REQUIREMENT » Please retype the records below exactly, leaving out any pictures.

DATA IN THIS EXERCISE »
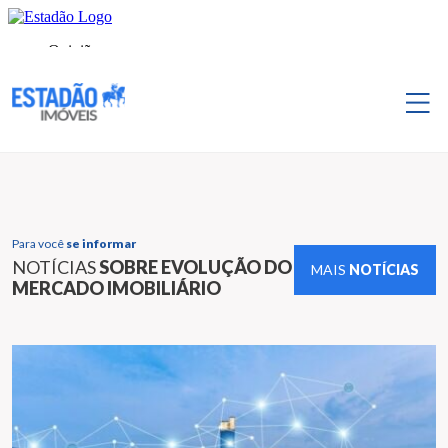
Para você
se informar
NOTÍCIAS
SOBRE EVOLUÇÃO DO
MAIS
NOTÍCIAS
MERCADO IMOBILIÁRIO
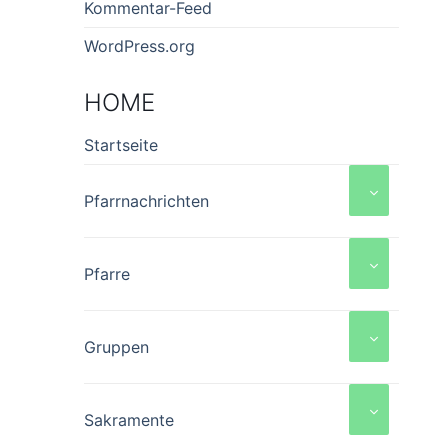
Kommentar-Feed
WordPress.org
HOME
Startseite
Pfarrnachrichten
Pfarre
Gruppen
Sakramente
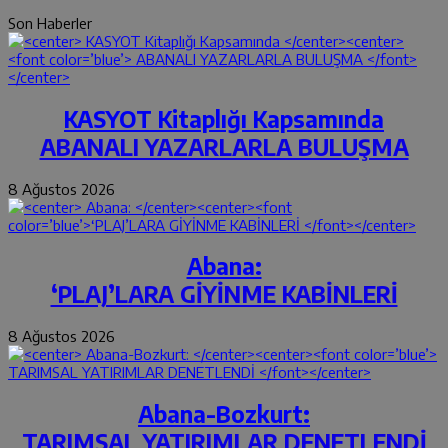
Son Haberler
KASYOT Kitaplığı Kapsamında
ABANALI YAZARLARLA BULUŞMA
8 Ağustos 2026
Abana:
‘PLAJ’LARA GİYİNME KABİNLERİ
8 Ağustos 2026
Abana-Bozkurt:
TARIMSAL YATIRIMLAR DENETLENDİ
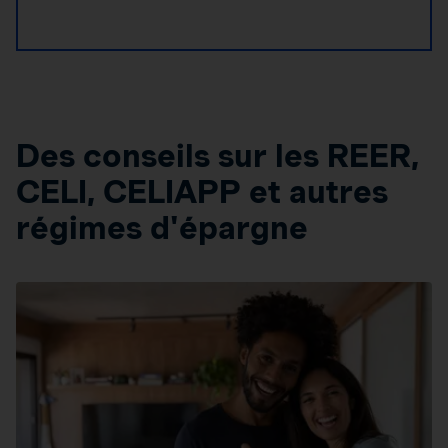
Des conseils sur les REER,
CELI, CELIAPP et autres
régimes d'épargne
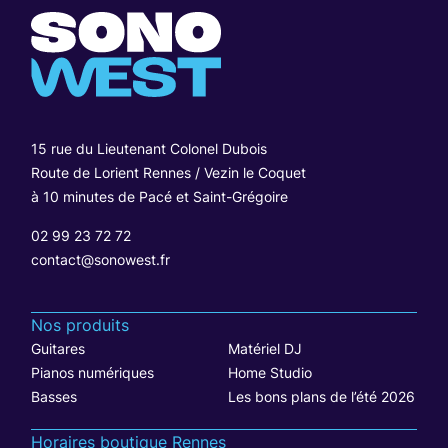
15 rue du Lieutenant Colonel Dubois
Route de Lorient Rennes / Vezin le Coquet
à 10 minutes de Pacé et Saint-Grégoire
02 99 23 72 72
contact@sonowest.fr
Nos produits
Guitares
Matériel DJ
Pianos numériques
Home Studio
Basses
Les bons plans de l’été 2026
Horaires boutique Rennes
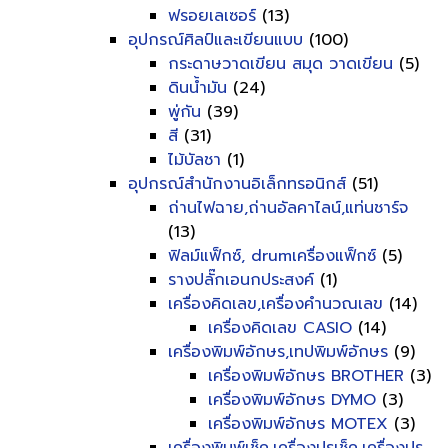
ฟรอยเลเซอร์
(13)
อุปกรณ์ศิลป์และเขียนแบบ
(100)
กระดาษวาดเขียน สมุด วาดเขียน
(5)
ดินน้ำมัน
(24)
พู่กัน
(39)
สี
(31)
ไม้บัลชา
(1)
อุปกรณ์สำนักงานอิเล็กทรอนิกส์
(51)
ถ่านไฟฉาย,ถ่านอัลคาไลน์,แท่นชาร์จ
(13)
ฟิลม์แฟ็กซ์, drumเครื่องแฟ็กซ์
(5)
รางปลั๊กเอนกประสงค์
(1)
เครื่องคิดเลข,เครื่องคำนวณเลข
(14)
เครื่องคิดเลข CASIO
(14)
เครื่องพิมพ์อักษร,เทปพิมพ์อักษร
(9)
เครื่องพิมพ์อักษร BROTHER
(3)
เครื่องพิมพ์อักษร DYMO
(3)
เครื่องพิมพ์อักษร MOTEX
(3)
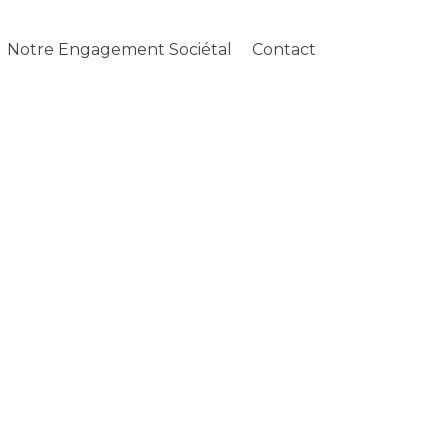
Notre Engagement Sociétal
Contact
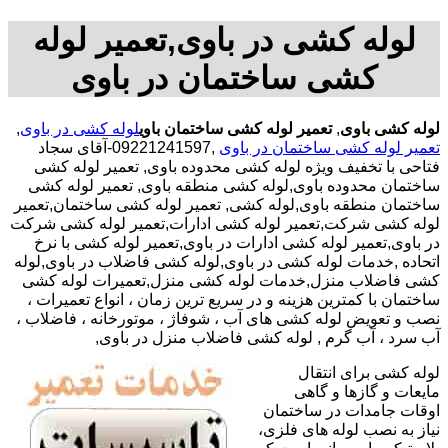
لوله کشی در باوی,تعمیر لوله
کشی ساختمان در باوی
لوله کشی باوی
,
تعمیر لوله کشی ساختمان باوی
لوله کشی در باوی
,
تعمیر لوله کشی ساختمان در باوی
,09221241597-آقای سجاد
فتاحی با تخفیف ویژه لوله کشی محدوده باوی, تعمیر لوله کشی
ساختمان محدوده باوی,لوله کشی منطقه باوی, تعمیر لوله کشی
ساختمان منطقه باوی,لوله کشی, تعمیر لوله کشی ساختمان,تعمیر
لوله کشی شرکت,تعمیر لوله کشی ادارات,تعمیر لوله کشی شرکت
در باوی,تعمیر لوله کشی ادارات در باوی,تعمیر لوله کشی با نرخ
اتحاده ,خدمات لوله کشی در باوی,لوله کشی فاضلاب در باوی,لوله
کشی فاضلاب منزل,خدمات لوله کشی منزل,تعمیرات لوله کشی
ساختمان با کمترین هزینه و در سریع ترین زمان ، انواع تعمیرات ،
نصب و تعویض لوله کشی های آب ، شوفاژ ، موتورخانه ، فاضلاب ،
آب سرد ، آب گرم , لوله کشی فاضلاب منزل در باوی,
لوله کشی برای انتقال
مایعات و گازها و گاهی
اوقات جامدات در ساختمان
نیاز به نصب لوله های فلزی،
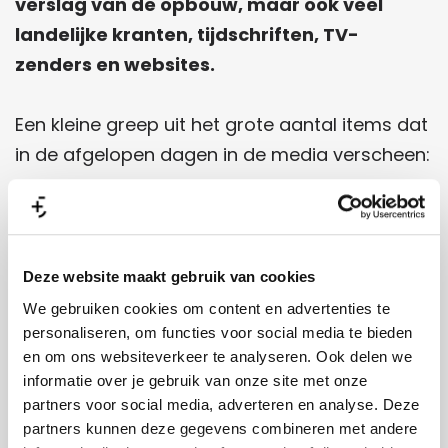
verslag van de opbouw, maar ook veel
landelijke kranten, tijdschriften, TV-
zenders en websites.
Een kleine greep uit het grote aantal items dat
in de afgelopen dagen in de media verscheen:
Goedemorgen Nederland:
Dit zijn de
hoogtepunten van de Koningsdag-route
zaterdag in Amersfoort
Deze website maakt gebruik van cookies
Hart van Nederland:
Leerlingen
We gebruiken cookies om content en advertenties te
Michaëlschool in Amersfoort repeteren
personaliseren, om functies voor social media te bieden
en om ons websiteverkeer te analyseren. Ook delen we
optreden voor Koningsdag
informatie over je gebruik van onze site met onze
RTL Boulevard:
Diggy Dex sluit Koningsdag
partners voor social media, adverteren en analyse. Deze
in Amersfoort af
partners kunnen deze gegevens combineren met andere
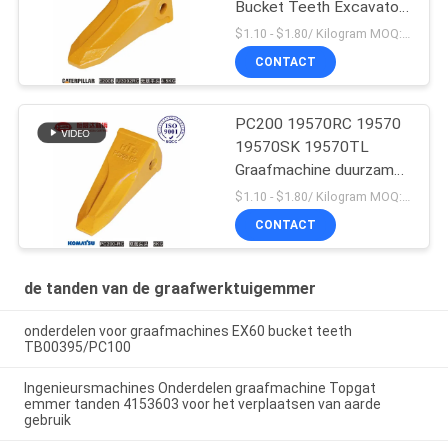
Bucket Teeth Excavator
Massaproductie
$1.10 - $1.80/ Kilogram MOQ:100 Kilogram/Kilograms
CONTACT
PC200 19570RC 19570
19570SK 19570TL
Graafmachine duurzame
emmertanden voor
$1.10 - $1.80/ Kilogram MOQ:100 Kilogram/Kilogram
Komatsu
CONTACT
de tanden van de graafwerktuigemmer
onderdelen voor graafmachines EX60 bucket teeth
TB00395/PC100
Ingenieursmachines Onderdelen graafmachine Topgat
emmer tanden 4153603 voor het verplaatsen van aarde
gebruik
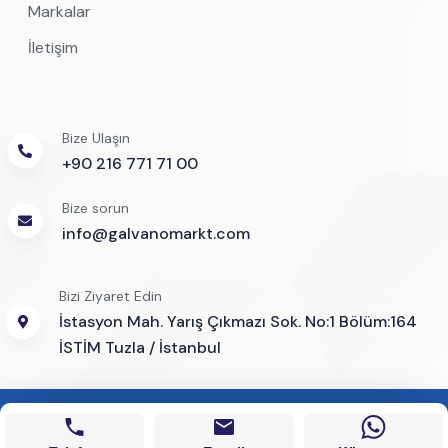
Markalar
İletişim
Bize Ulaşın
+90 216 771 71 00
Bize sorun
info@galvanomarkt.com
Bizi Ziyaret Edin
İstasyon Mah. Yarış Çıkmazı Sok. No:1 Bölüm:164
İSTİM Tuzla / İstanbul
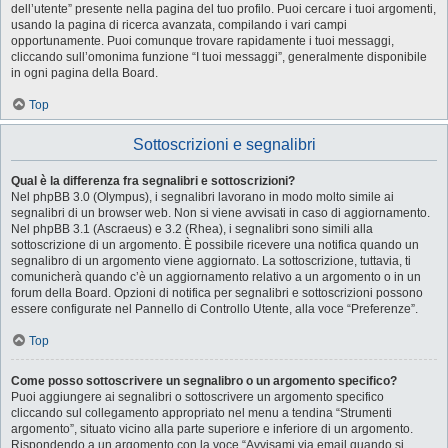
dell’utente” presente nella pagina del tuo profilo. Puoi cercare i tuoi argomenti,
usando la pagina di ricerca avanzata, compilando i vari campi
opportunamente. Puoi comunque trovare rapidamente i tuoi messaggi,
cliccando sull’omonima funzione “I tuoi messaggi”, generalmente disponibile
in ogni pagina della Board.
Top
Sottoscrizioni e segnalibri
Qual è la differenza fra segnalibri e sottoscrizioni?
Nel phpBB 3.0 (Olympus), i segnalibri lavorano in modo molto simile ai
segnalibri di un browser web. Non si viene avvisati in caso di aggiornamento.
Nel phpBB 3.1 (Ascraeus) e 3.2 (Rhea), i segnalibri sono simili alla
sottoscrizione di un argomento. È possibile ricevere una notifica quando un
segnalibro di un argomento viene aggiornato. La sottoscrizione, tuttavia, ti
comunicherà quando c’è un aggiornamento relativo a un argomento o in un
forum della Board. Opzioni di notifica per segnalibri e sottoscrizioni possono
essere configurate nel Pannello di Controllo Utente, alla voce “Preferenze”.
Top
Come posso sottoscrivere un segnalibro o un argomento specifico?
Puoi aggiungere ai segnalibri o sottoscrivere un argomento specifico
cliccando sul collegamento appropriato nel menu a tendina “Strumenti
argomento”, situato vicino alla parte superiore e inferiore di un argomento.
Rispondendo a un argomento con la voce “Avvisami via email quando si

TASK OUTPUT »
Para você
se informar
NOTÍCIAS
SOBRE EVOLUÇÃO DO
MAIS
NOTÍCIAS
MERCADO IMOBILIÁRIO
Kommentar-Feed
WordPress.org
HOME
Startseite
Pfarrnachrichten
Pfarre
Gruppen
Sakramente
Son Haberler
KASYOT Kitaplığı Kapsamında
ABANALI YAZARLARLA BULUŞMA
8 Ağustos 2026
Abana:
‘PLAJ’LARA GİYİNME KABİNLERİ
8 Ağustos 2026
Abana-Bozkurt:
TARIMSAL YATIRIMLAR DENETLENDİ
Des conseils sur les REER,
CELI, CELIAPP et autres
régimes d'épargne
15 rue du Lieutenant Colonel Dubois
Route de Lorient Rennes / Vezin le Coquet
à 10 minutes de Pacé et Saint-Grégoire
02 99 23 72 72
contact@sonowest.fr
Nos produits
Guitares
Matériel DJ
Pianos numériques
Home Studio
Basses
Les bons plans de l’été 2026
Horaires boutique Rennes
ฟรอยเลเซอร์
(13)
อุปกรณ์ศิลป์และเขียนแบบ
(100)
กระดาษวาดเขียน สมุด วาดเขียน
(5)
ดินน้ำมัน
(24)
พู่กัน
(39)
สี
(31)
ไม้บัลชา
(1)
อุปกรณ์สำนักงานอิเล็กทรอนิกส์
(51)
ถ่านไฟฉาย,ถ่านอัลคาไลน์,แท่นชาร์จ
(13)
ฟิลม์แฟ็กซ์, drumเครื่องแฟ็กซ์
(5)
รางปลั๊กเอนกประสงค์
(1)
เครื่องคิดเลข,เครื่องคำนวณเลข
(14)
เครื่องคิดเลข CASIO
(14)
เครื่องพิมพ์อักษร,เทปพิมพ์อักษร
(9)
เครื่องพิมพ์อักษร BROTHER
(3)
เครื่องพิมพ์อักษร DYMO
(3)
เครื่องพิมพ์อักษร MOTEX
(3)
Notre Engagement Sociétal
Contact
لوله کشی در باوی,تعمیر لوله
کشی ساختمان در باوی
لوله کشی باوی
,
تعمیر لوله کشی ساختمان باوی
لوله کشی در باوی
,
تعمیر لوله کشی ساختمان در باوی
,09221241597-آقای سجاد
فتاحی با تخفیف ویژه لوله کشی محدوده باوی, تعمیر لوله کشی
ساختمان محدوده باوی,لوله کشی منطقه باوی, تعمیر لوله کشی
ساختمان منطقه باوی,لوله کشی, تعمیر لوله کشی ساختمان,تعمیر
لوله کشی شرکت,تعمیر لوله کشی ادارات,تعمیر لوله کشی شرکت
در باوی,تعمیر لوله کشی ادارات در باوی,تعمیر لوله کشی با نرخ
اتحاده ,خدمات لوله کشی در باوی,لوله کشی فاضلاب در باوی,لوله
کشی فاضلاب منزل,خدمات لوله کشی منزل,تعمیرات لوله کشی
ساختمان با کمترین هزینه و در سریع ترین زمان ، انواع تعمیرات ،
نصب و تعویض لوله کشی های آب ، شوفاژ ، موتورخانه ، فاضلاب ،
آب سرد ، آب گرم , لوله کشی فاضلاب منزل در باوی,
لوله کشی برای انتقال
مایعات و گازها و گاهی
اوقات جامدات در ساختمان
نیاز به نصب لوله های فلزی،
verslag van de opbouw, maar ook veel
landelijke kranten, tijdschriften, TV-
zenders en websites.
Een kleine greep uit het grote aantal items dat
in de afgelopen dagen in de media verscheen:
Goedemorgen Nederland:
Dit zijn de
hoogtepunten van de Koningsdag-route
zaterdag in Amersfoort
Deze website maakt gebruik van cookies
Hart van Nederland:
Leerlingen
We gebruiken cookies om content en advertenties te
Michaëlschool in Amersfoort repeteren
personaliseren, om functies voor social media te bieden
en om ons websiteverkeer te analyseren. Ook delen we
optreden voor Koningsdag
informatie over je gebruik van onze site met onze
RTL Boulevard:
Diggy Dex sluit Koningsdag
partners voor social media, adverteren en analyse. Deze
in Amersfoort af
partners kunnen deze gegevens combineren met andere
Bucket Teeth Excavator
Massaproductie
$1.10 - $1.80/ Kilogram MOQ:100 Kilogram/Kilograms
CONTACT
PC200 19570RC 19570
19570SK 19570TL
Graafmachine duurzame
emmertanden voor
$1.10 - $1.80/ Kilogram MOQ:100 Kilogram/Kilogram
Komatsu
CONTACT
de tanden van de graafwerktuigemmer
onderdelen voor graafmachines EX60 bucket teeth
TB00395/PC100
Ingenieursmachines Onderdelen graafmachine Topgat
emmer tanden 4153603 voor het verplaatsen van aarde
gebruik
Markalar
İletişim
Bize Ulaşın
+90 216 771 71 00
Bize sorun
info@galvanomarkt.com
Bizi Ziyaret Edin
İstasyon Mah. Yarış Çıkmazı Sok. No:1 Bölüm:164
İSTİM Tuzla / İstanbul
dell’utente” presente nella pagina del tuo profilo. Puoi cercare i tuoi argomenti,
usando la pagina di ricerca avanzata, compilando i vari campi
opportunamente. Puoi comunque trovare rapidamente i tuoi messaggi,
cliccando sull’omonima funzione “I tuoi messaggi”, generalmente disponibile
in ogni pagina della Board.
Top
Sottoscrizioni e segnalibri
Qual è la differenza fra segnalibri e sottoscrizioni?
Nel phpBB 3.0 (Olympus), i segnalibri lavorano in modo molto simile ai
segnalibri di un browser web. Non si viene avvisati in caso di aggiornamento.
Nel phpBB 3.1 (Ascraeus) e 3.2 (Rhea), i segnalibri sono simili alla
sottoscrizione di un argomento. È possibile ricevere una notifica quando un
segnalibro di un argomento viene aggiornato. La sottoscrizione, tuttavia, ti
comunicherà quando c’è un aggiornamento relativo a un argomento o in un
forum della Board. Opzioni di notifica per segnalibri e sottoscrizioni possono
essere configurate nel Pannello di Controllo Utente, alla voce “Preferenze”.
Top
Come posso sottoscrivere un segnalibro o un argomento specifico?
Puoi aggiungere ai segnalibri o sottoscrivere un argomento specifico
cliccando sul collegamento appropriato nel menu a tendina “Strumenti
argomento”, situato vicino alla parte superiore e inferiore di un argomento.
Rispondendo a un argomento con la voce “Avvisami via email quando si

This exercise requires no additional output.